The ability to break today’s encryption might not happen for 20 or 30 years, but this threat can’t be dismissed now. This is a here-and-now problem—not a project to put off until it’s a huge issue. The stable door is already wide open. Being crypto agile is a new skill, a new role that the organization has to take on—and it’s not a one-off task but an ongoing process.
Baloo echoes this advice. “Every business on the planet needs cryptographic agility.” But where to begin? She references Wendy Nather, Cisco’s Head of Advisory CISOs, who discusses “the information security poverty line.” Baloo says: “A lot of organizations cannot get the basics right, and there is a bunch of stuff that needs to be done well before organizations talk about quantum risk appetite.”
Leadership support and funding are vital for CISOs to improve crypto agility and map out a clearer picture of cyber risk that reaches third parties and even beyond, continues Baloo. “‘Know thy self’ remains the most difficult thing for any organization to do regarding asset understanding,” she adds. “Determining employee use of data, the extended vendor landscape, and so on, is super difficult, but it’s where everything must begin.”
Hackers can capture a whole bunch of interest traffic, and what they do is hold on to that to wait for a viable quantum computer that’s capable of using Shor’s algorithm to break that encrypted material and turn it into plain text. The reasoning being: old secrets are as good as new secrets.
Lanre Ogungbe, Co-Founder and CEO of Prembly, one of Africa’s largest security and compliance companies, provides a compelling analogy. “If you leave your child in a crib and meet him outside in the morning, you don’t just build a bigger or stronger crib; you first try to figure out how the child is escaping.”
There are some regions more at risk than others. For example, 90 percent of all businesses in Africa operate without a basic digital security structure, according to Interpol. Thankfully, Prembly and similar security companies are working hard to protect the African data ecosystem in the face of the quantum threat.
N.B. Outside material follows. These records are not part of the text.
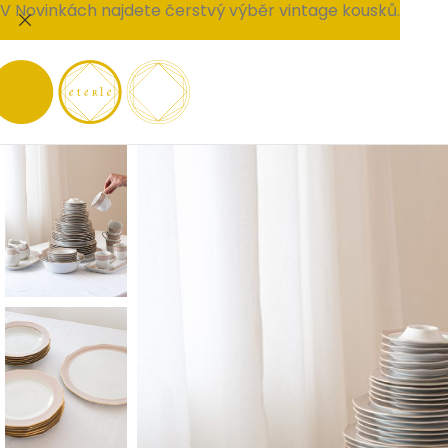
V Novinkách najdete čerstvý výběr vintage kousků.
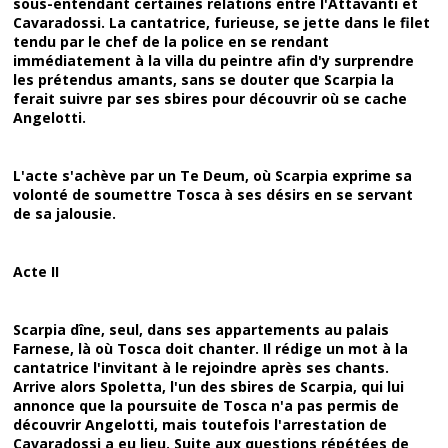
sous-entendant certaines relations entre l'Attavanti et
Cavaradossi. La cantatrice, furieuse, se jette dans le filet
tendu par le chef de la police en se rendant
immédiatement à la villa du peintre afin d'y surprendre
les prétendus amants, sans se douter que Scarpia la
ferait suivre par ses sbires pour découvrir où se cache
Angelotti.
L'acte s'achève par un Te Deum, où Scarpia exprime sa
volonté de soumettre Tosca à ses désirs en se servant
de sa jalousie.
Acte II
Scarpia dîne, seul, dans ses appartements au palais
Farnese, là où Tosca doit chanter. Il rédige un mot à la
cantatrice l'invitant à le rejoindre après ses chants.
Arrive alors Spoletta, l'un des sbires de Scarpia, qui lui
annonce que la poursuite de Tosca n'a pas permis de
découvrir Angelotti, mais toutefois l'arrestation de
Cavaradossi a eu lieu. Suite aux questions répétées de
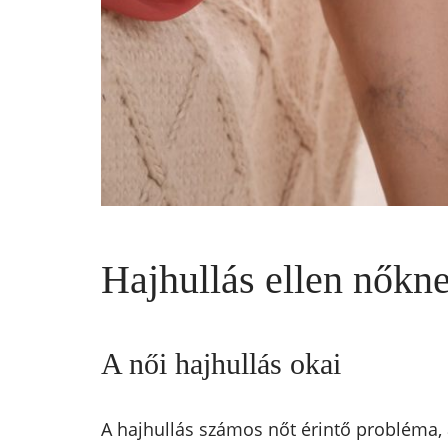
Hajhullás ellen nőkn
A női hajhullás okai
A hajhullás számos nőt érintő probléma,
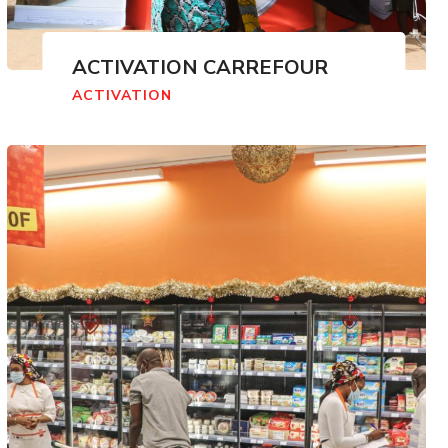
ACTIVATION CARREFOUR
ACTIVATION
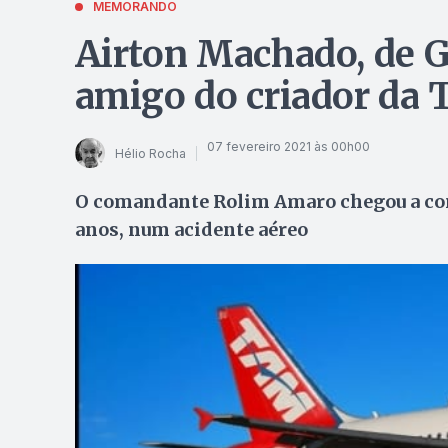
MEMORANDO
Airton Machado, de G
amigo do criador da
07 fevereiro 2021 às 00h00
Hélio Rocha
O comandante Rolim Amaro chegou a com
anos, num acidente aéreo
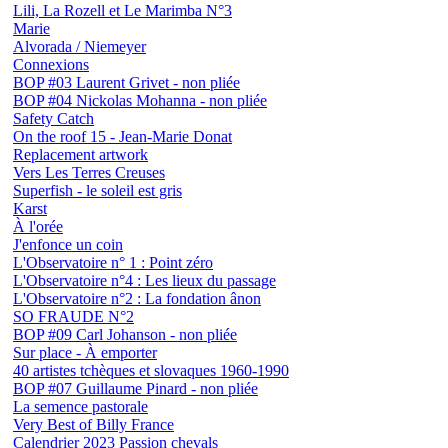
Lili, La Rozell et Le Marimba N°3
Marie
Alvorada / Niemeyer
Connexions
BOP #03 Laurent Grivet - non pliée
BOP #04 Nickolas Mohanna - non pliée
Safety Catch
On the roof 15 - Jean-Marie Donat
Replacement artwork
Vers Les Terres Creuses
Superfish - le soleil est gris
Karst
À l'orée
J'enfonce un coin
L'Observatoire n° 1 : Point zéro
L'Observatoire n°4 : Les lieux du passage
L'Observatoire n°2 : La fondation ânon
SO FRAUDE N°2
BOP #09 Carl Johanson - non pliée
Sur place - À emporter
40 artistes tchèques et slovaques 1960-1990
BOP #07 Guillaume Pinard - non pliée
La semence pastorale
Very Best of Billy France
Calendrier 2023 Passion chevals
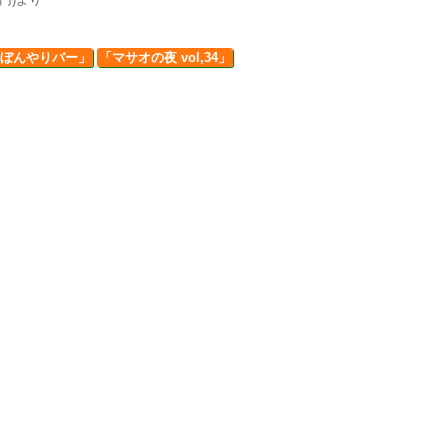
ぼんやりバー」
「マサオの夜 vol,34」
“Most of our research and development—especially in-house—is to figure out exactly how quantum technology is going to break encryption and then see how we can develop even more secure systems than that,” says Ogungbe, a member of the Nigeria National Assembly Business Environment Roundtable.
For a continent with limited resources like Africa, Ogungbe argues that it’s essential to approach the issue systemically and not throw a colossal amount of resources that will, in turn, build expensive and inaccessible solutions. It’s a lesson that leaders in other regions and operating in different industries should heed.
According to a 2022 report by the Africa Data Centers Association, Africa’s data hosting and processing capacity doubles every three years. Experts have expressed concern that the continent’s digital speed needs to be met with much-needed security measures. “It’s not just businesses that are going to need to adapt. Even our national identity processors, hundreds of millions of registered identities, are in danger,” says Ogungbe. “But it’s also an opportunity.”
Ogungbe argues that quantum innovation can be used to protect as much as it can be used to attack. Most importantly, though, collaboration and partnership with domain experts are crucial. “It is important for stakeholders to come together and collectively figure out better shields. That’s why this is an opportunity, because we’re looking at what we’ve settled for as the most advanced security system in the world,” adds Ogungbe. “But there can be new standards, and quantum computers will probably be part of reaching them.”